Porque también los ateos y agnósticos y corruptos y pertenecientes a otras mentalidades y creencias tienen que soportar los reveses con que de vez en cuando nos atiza la vida, que la vida es a veces muy perra y juega muy malas pasadas. La verdad es que la cruz planea como espada de Damocles sobre los hombres todos, sin distinguir razas, ni colores ni religión. De suerte que el próvido cuerno refranero, siempre a punto cuando las cosas vienen mal dadas, no se cansa de ofrecer, para personas así, expresiones relativas a la cruz.

Por otra parte, aunque en el mismo orden de cosas, del latín «crucis» deriva «crucial», concepto con el que queremos dar a entender que es un momento decisivo, crítico y muy importante para aquello a lo que así calificamos. Se puede aplicar a muchos aspectos de la vida. Así, podemos decir que «aquel discurso fue crucial para resolver el problema». También, por supuesto, que «esta operación era crucial», o «era una decisión crucial». Como derivado de cruz, sin embargo, el adjetivo «crucial» tiene, en todo caso, connotaciones que distan del sentido teológico profundo que la palabra cruz encierra. De la misma manera que pudiera ocurrir con términos como cruce, crucería, crucero, cruceta y hasta crucificar.

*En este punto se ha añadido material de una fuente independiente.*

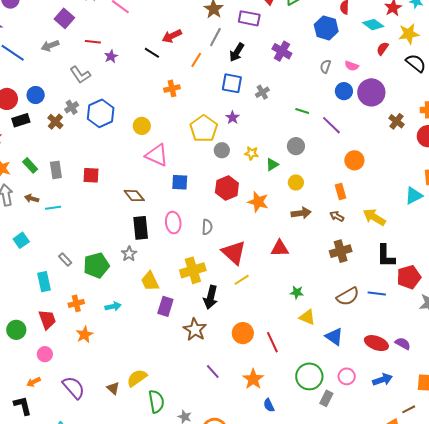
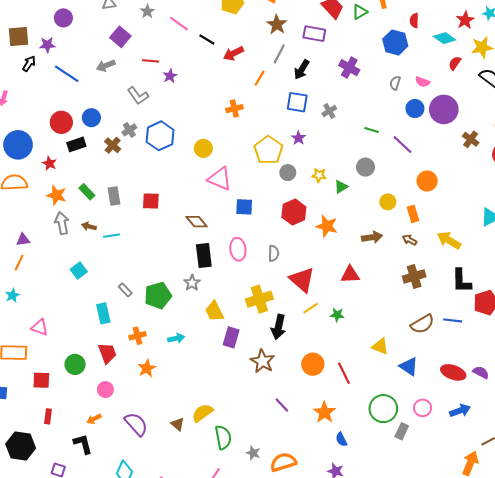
black line: (152, 53) -> (207, 39), moved
yellow circle: (296, 183) -> (388, 202), moved
green star: (297, 292) -> (337, 315), moved

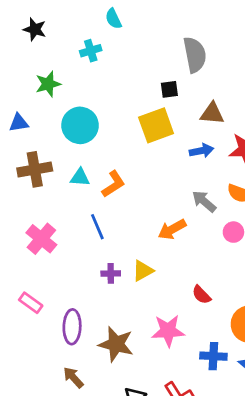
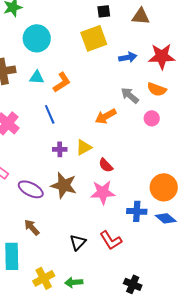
brown triangle: (212, 113) -> (141, 16), moved
red semicircle: (201, 295) -> (106, 165), moved
purple ellipse: (72, 327) -> (31, 189), turned -65
brown star: (116, 344) -> (64, 185), moved

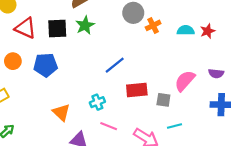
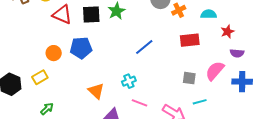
red star: (208, 31) -> (227, 32), moved
orange circle: (13, 61) -> (54, 53), moved
pink semicircle: (185, 81) -> (215, 71), moved
red rectangle: (137, 90) -> (190, 40), moved

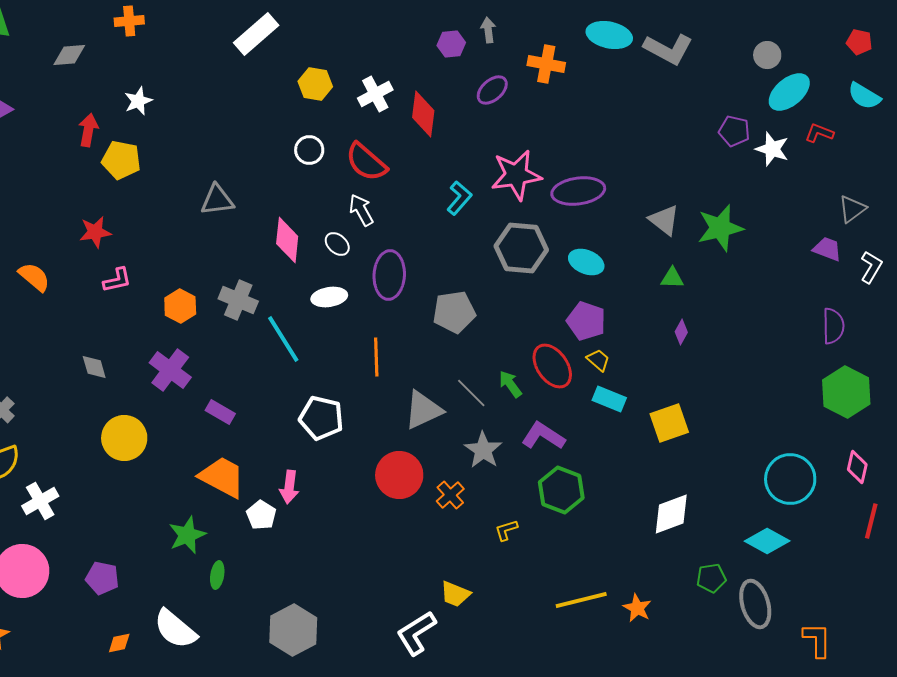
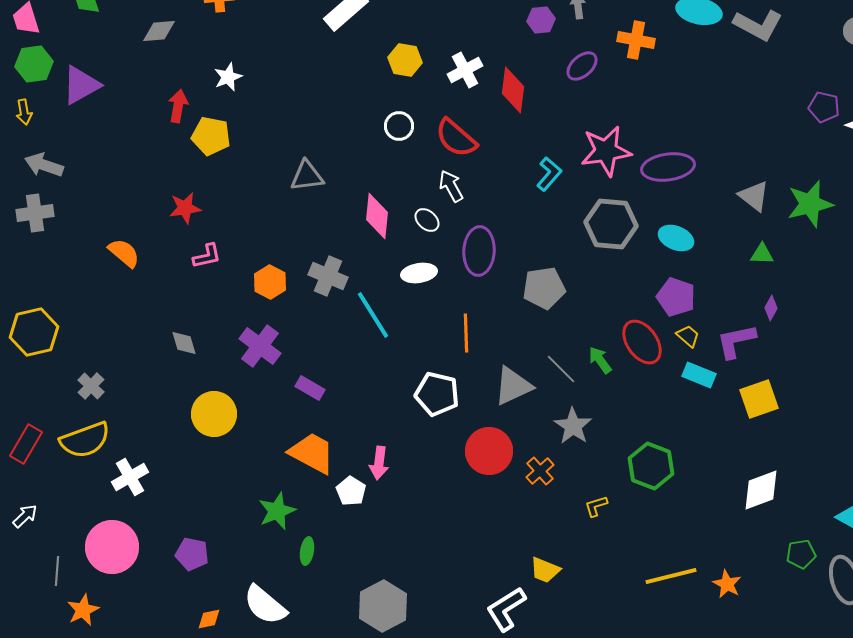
white pentagon: (321, 418) -> (437, 394), moved
purple L-shape: (543, 436) -> (736, 341), moved, turned -45

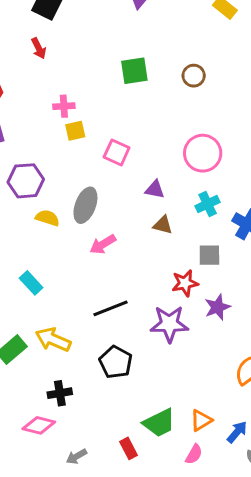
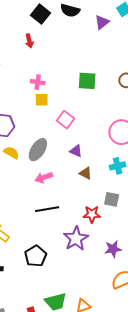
green square: (134, 71) -> (87, 81), moved
purple triangle: (155, 189) -> (76, 151), moved
purple star: (217, 307) -> (113, 249), moved
black line: (110, 308) -> (47, 209), moved
purple star: (169, 324) -> (76, 239), turned 30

Ni siquiera limitados a lo estrictamente religioso, cargar con la cruz ha de interpretarse con significado excluyente y reduccionista. Por de pronto, la susodicha expresión viene a ser como espina dorsal del año cristiano todo y no sólo singular lazareto o minifundio de ascetas y místicos. Todos los bautizados, pues, hemos de procurar cargar con la cruz. Precisamente en el día de la Exaltación de la Cruz del año 2012, al firmar la exhortación Ecclesia in Medio Oriente, Benedicto XVI se preocupó de señalar que la locura de la Cruz es «saber convertir nuestro sufrimiento en grito de amor a Dios».

Había invitado antes a no tener miedo, a permanecer en la verdad y a cultivar la pureza de la fe. Ese es el lenguaje de la cruz gloriosa, ciertamente. Y añadió tratando de ser más preciso: «Esa es la locura de la cruz: la de saber convertir nuestro sufrimiento en grito de amor a Dios y de misericordia para con el prójimo; la de saber transformar también unos seres que se ven combatidos y heridos en su fe y su identidad, en vasos de arcilla dispuestos para ser colmados por la abundancia de los dones divinos, más preciosos que el oro».



Cuando Jesús comienza a hablar abiertamente del destino que le aguarda en Jerusalén, o sea de que tendrá que sufrir mucho, ir a la cruz y en ella morir para después resucitar, san Pedro, expeditivo siempre tratándose del Maestro, protesta diciendo: «¡Lejos de ti, Señor! De ningún modo te sucederá eso» (Mt 16, 22). Es evidente que el Maestro y el discípulo siguen aquí dos maneras opuestas de pensar. San Pedro, según una lógica humana, está convencido de que Dios no va a permitir nunca que su Hijo termine su misión muriendo en la cruz. Hasta ahí podíamos llegar. De ninguna manera. Así que se permite el lujo de erigirse en punto menos que director espiritual de Jesús y se arranca para cambiar cuanto antes ese rumbo. Pero Jesús no piensa igual. Jesús, por el contrario, sabe que el Padre, por su inmenso amor a los hombres, lo envió a dar la vida por ellos y que, si esto implica la pasión y la cruz, conviene que así suceda.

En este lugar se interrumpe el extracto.